MayoMobile on Stocktwits answered as follows:

The executive summary is littered with patently false statements which makes me not want to read the rest. For example:

1. ADAS-COG13 is statistically fragile (false) and has questionable clinical relevance (embarrassingly false)

2. P-Tau and NFL are markers considered ‘essential’ for substantiating a disease-modifying claim (false)

3. Sponsor has failed to provide the SAP publically (this is not a requirement), it IS available to the EMA [and FDA] however

4. Many other points including safety/tolerability have nuanced explanations the author overlooks - but are certainly available to regulators. The author omits all nuance.

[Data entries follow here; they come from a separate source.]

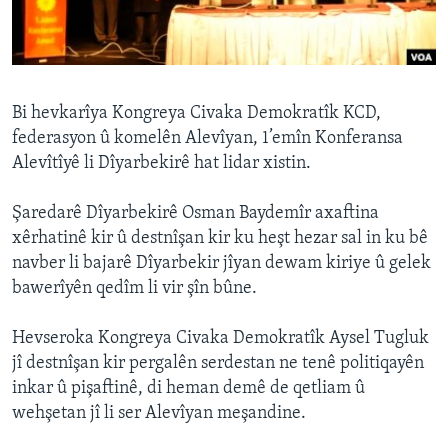
ÇAND Û HUNER
SERNIVÎS
SORANÎ
Bi hevkarîya Kongreya Civaka Demokratîk KCD,
federasyon û komelên Alevîyan, 1’emîn Konferansa
Learning English
Alevîtîyê li Dîyarbekirê hat lidar xistin.
FOLLOW US
Şaredarê Dîyarbekirê Osman Baydemîr axaftina
xêrhatinê kir û destnîşan kir ku heşt hezar sal in ku bê
navber li bajarê Dîyarbekir jîyan dewam kiriye û gelek
bawerîyên qedîm li vir şîn bûne.
Zimanên Din
Hevseroka Kongreya Civaka Demokratîk Aysel Tugluk
jî destnîşan kir pergalên serdestan ne tenê politiqayên
inkar û pişaftinê, di heman demê de qetliam û
wehşetan jî li ser Alevîyan meşandine.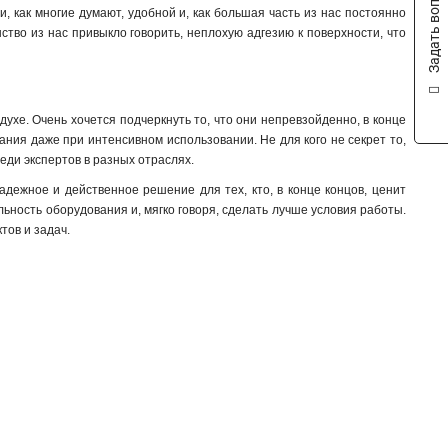
Задать вопрос
, как многие думают, удобной и, как большая часть из нас постоянно
4x40x1мм
1
нство из нас привыкло говорить, неплохую адгезию к поверхности, что
4x32x1мм
1
4x24x1мм
1
4x155x08мм
1
4x20x1мм
1
духе. Очень хочется подчеркнуть то, что они непревзойденно, в конце
3x50x1мм
1
ния даже при интенсивном использовании. Не для кого не секрет то,
3x80x1мм
1
еди экспертов в разных отраслях.
3x63x1мм
1
адежное и действенное решение для тех, кто, в конце концов, ценит
3x40x1мм
1
льность оборудования и, мягко говоря, сделать лучше условия работы.
3x32x1мм
тов и задач.
1
3x24x1мм
1
3x9x08мм
1
2x40x1мм
1
2x32x1мм
1
2x24x1мм
1
8х32х1мм
1
6х32х1мм
1
5х32х1мм
1
5х24х1мм
1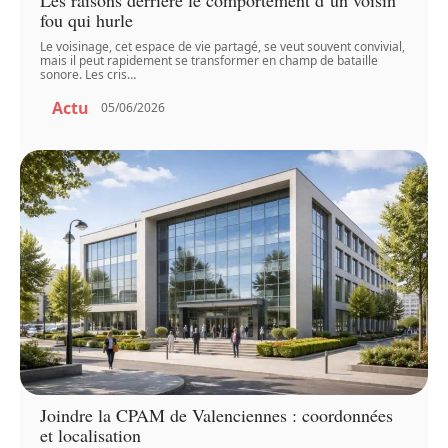
fou qui hurle
Le voisinage, cet espace de vie partagé, se veut souvent convivial,
mais il peut rapidement se transformer en champ de bataille
sonore. Les cris
…
Actu
05/06/2026
Joindre la CPAM de Valenciennes : coordonnées
et localisation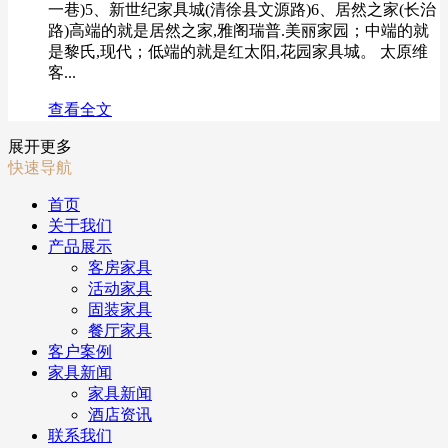
一巷)5、新世纪家具城(清徐县文源路)6、居然之家(长治
路)高端的就是居然之家,雅阁瑞普.美丽家园；中端的就
是黎氏,现代；低端的就是红太阳,花园家具城。 太原维
客...
查看全文
展开更多
快速导航
首页
关于我们
产品展示
客房家具
活动家具
固装家具
餐厅家具
客户案例
家具新闻
家具新闻
酒店资讯
联系我们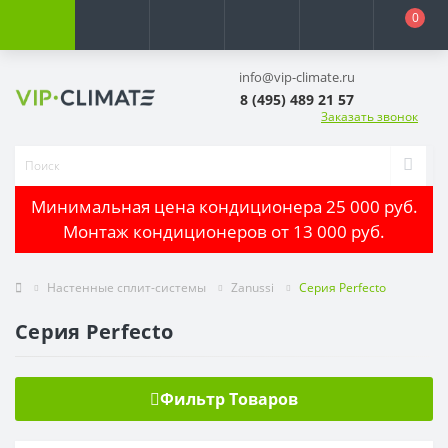
0
info@vip-climate.ru
8 (495) 489 21 57
Заказать звонок
Минимальная цена кондиционера 25 000 руб.
Монтаж кондиционеров от 13 000 руб.
Настенные сплит-системы
Zanussi
Серия Perfecto
Серия Perfecto
Фильтр Товаров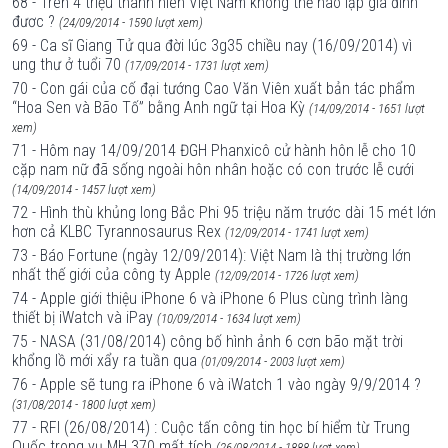
68 - Trên 4 triệu thanh niên Việt Nam không thể nào lập gia đình
đươc ?
(24/09/2014 - 1590 lượt xem)
69 - Ca sĩ Giang Tử qua đời lúc 3g35 chiều nay (16/09/2014) vì
ung thư ở tuổi 70
(17/09/2014 - 1731 lượt xem)
70 - Con gái của cố đại tướng Cao Văn Viên xuất bản tác phẩm
“Hoa Sen và Bão Tố” bằng Anh ngữ tại Hoa Kỳ
(14/09/2014 - 1651 lượt
xem)
71 - Hôm nay 14/09/2014 ĐGH Phanxicô cử hành hôn lễ cho 10
cặp nam nữ đã sống ngoài hôn nhân hoặc có con trước lễ cưới
(14/09/2014 - 1457 lượt xem)
72 - Hình thù khủng long Bắc Phi 95 triệu năm trước dài 15 mét lớn
hơn cả KLBC Tyrannosaurus Rex
(12/09/2014 - 1741 lượt xem)
73 - Báo Fortune (ngày 12/09/2014): Việt Nam là thị trường lớn
nhất thế giới của công ty Apple
(12/09/2014 - 1726 lượt xem)
74 - Apple giới thiệu iPhone 6 và iPhone 6 Plus cùng trình làng
thiết bị iWatch và iPay
(10/09/2014 - 1634 lượt xem)
75 - NASA (31/08/2014) công bố hình ảnh 6 cơn bão mặt trời
khổng lồ mới xẩy ra tuần qua
(01/09/2014 - 2003 lượt xem)
76 - Apple sẽ tung ra iPhone 6 và iWatch 1 vào ngày 9/9/2014 ?
(31/08/2014 - 1800 lượt xem)
77 - RFI (26/08/2014) : Cuộc tấn công tin học bí hiểm từ Trung
Quốc trong vụ MH 370 mất tích
(26/08/2014 - 1888 lượt xem)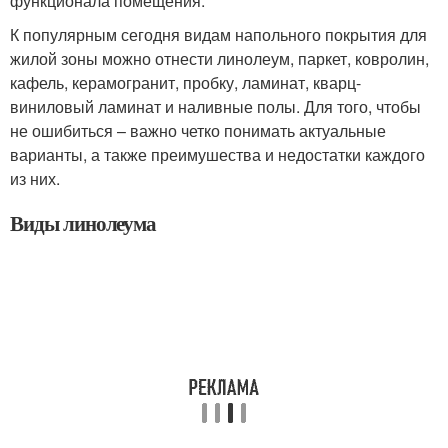
функционала помещения.
К популярным сегодня видам напольного покрытия для
жилой зоны можно отнести линолеум, паркет, ковролин,
кафель, керамогранит, пробку, ламинат, кварц-
виниловый ламинат и наливные полы. Для того, чтобы
не ошибиться – важно четко понимать актуальные
варианты, а также преимушества и недостатки каждого
из них.
Виды линолеума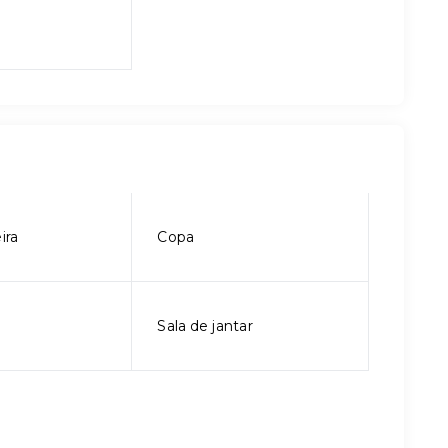
ira
Copa
Sala de jantar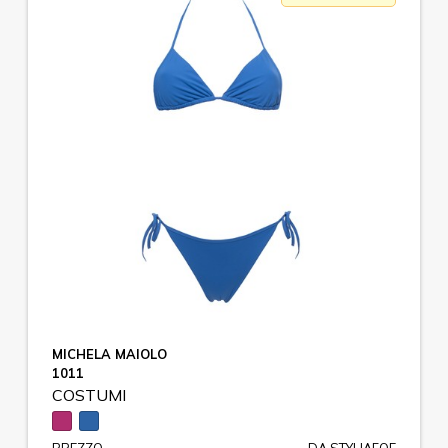
MICHELA MAIOLO
1011
COSTUMI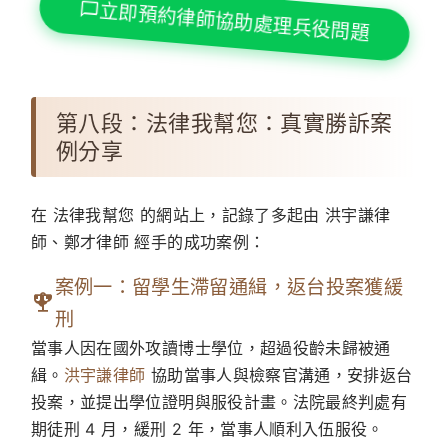
立即預約律師協助處理兵役問題
第八段：法律我幫您：真實勝訴案
例分享
在 法律我幫您 的網站上，記錄了多起由 洪宇謙律
師、鄭才律師 經手的成功案例：
案例一：留學生滯留通緝，返台投案獲緩
刑
當事人因在國外攻讀博士學位，超過役齡未歸被通
緝。
洪宇謙律師
協助當事人與檢察官溝通，安排返台
投案，並提出學位證明與服役計畫。法院最終判處有
期徒刑 4 月，緩刑 2 年，當事人順利入伍服役。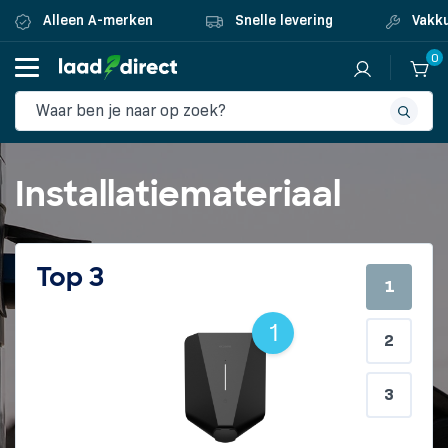
Alleen A-merken
Snelle levering
Vakku
0
Installatiemateriaal
Top 3
1
2
3
1
2
3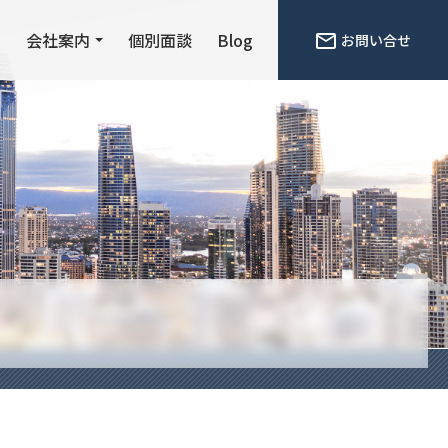
ン
会社案内
個別面談
Blog
お問い合せ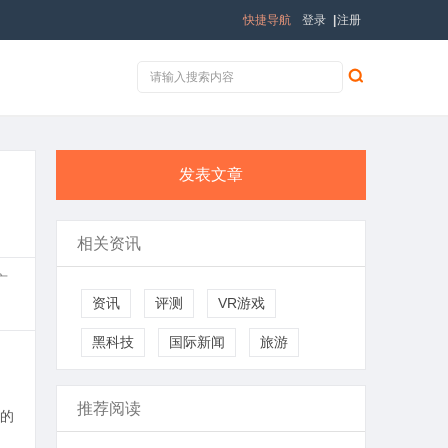
快捷导航
登录
|
注册
发表文章
相关资讯
广
资讯
评测
VR游戏
黑科技
国际新闻
旅游
推荐阅读
的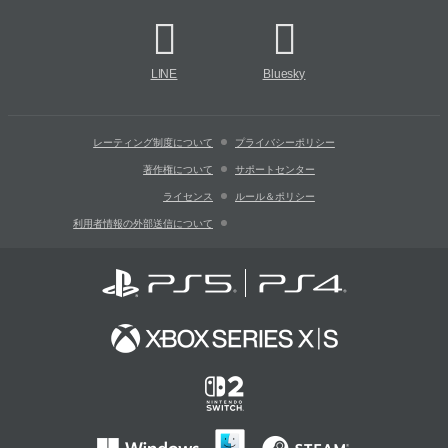
LINE
Bluesky
レーティング制度について
プライバシーポリシー
著作権について
サポートセンター
ライセンス
ルール＆ポリシー
利用者情報の外部送信について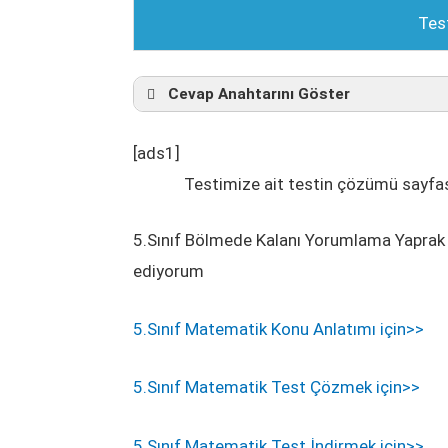
Tes
Cevap Anahtarını Göster
[ads1]
Testimize ait testin çözümü sayfası
5.Sınıf Bölmede Kalanı Yorumlama Yaprak T
ediyorum
5.Sınıf Matematik Konu Anlatımı için>>
5.Sınıf Matematik Test Çözmek için>>
5.Sınıf Matematik Test İndirmek için>>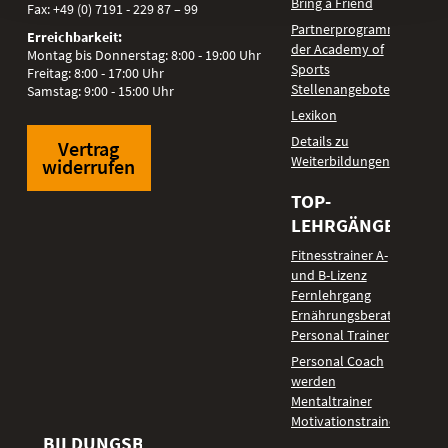
Bring a Friend
Fax:
+49 (0) 7191 - 229 87 – 99
Partnerprogramm
Erreichbarkeit:
der Academy of
Montag bis Donnerstag: 8:00 - 19:00 Uhr
Sports
Freitag: 8:00 - 17:00 Uhr
Stellenangebote
Samstag: 9:00 - 15:00 Uhr
Lexikon
Details zu
Vertrag
Weiterbildungen
widerrufen
TOP-
LEHRGÄNGE
Fitnesstrainer A-
und B-Lizenz
Fernlehrgang
Ernährungsberater
Personal Trainer
Personal Coach
werden
Mentaltrainer
Motivationstrainer
BILDUNGSBEREICHE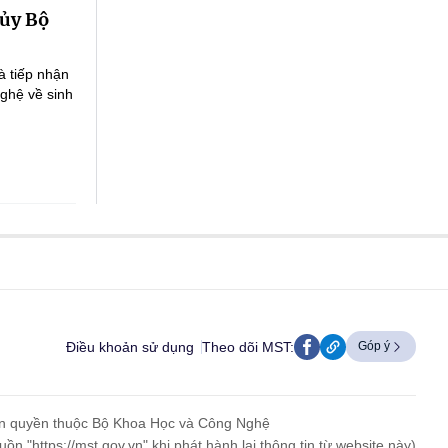
 ủy Bộ
à tiếp nhận
ghệ về sinh
Điều khoản sử dụng
Theo dõi MST:
Góp ý
n quyền thuộc Bộ Khoa Học và Công Nghệ
uồn "https://mst.gov.vn" khi phát hành lại thông tin từ website này)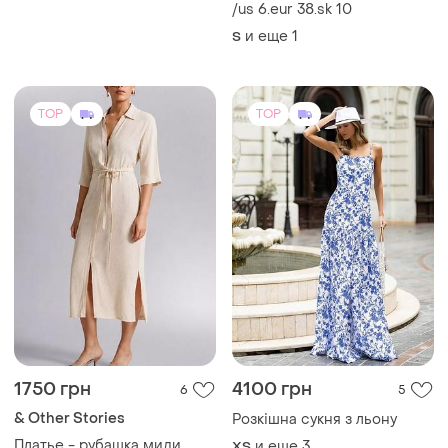
шоколад, молоко,
/us 6.eur 38.sk 10
бордовый, изумруд, беж
и еще
1
S
размер: 46-48,50-52,54-
56,58-60,62-64,66-68
TOP
TOP
1750 грн
4100 грн
6
5
& Other Stories
Розкішна сукня з льону
Платье - рубашка миди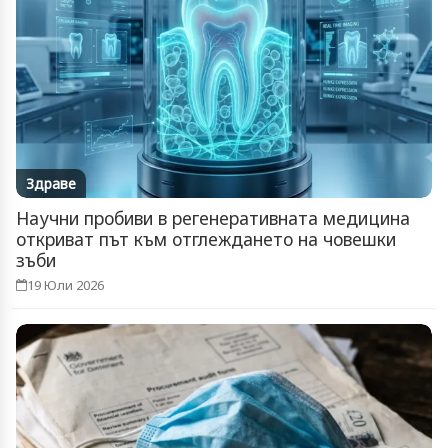
Здраве
Научни пробиви в регенеративната медицина
откриват път към отглеждането на човешки
зъби
19 Юли 2026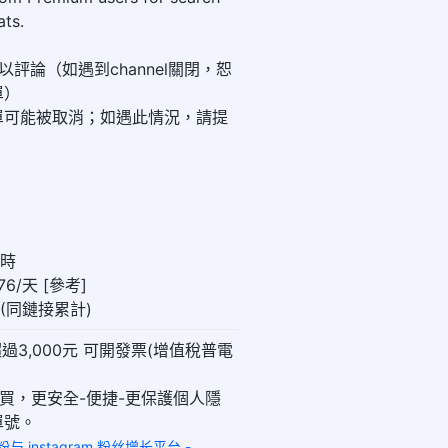
ats.
可以評論（如遇到channel關閉，恕
單）
單可能被取消；如遇此情況，請提
小時
6/天 [參考]
00(同鏈接累計)
過3,000元 可開發票(增值稅普電
購買，更安全-便捷-更保護個人隱
單號。
 买粉与 instagram 粉丝增长平台 -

5. Author gives a comical <1% chance for conditional approval and 0% chance for full approval

6. Author admits to not having the SAP and then proceeds to bash the available statistics from the paper. Author does not actually have enough information to be conclusive here so..

Perhaps I’ll read more of this trash later.


https://stocktwits.com/MayoMobile/message/620811896

It seems to me that the hit piece only focused on the negative side of things.

If the data we seen from the peer reviewed journal holds water with the EMA, I don't think we have anything to worry about.

I trust the journal written by 55 professionals than one written by one (layman?) short seller, they had full access to all the data and the short seller must use what the public can access.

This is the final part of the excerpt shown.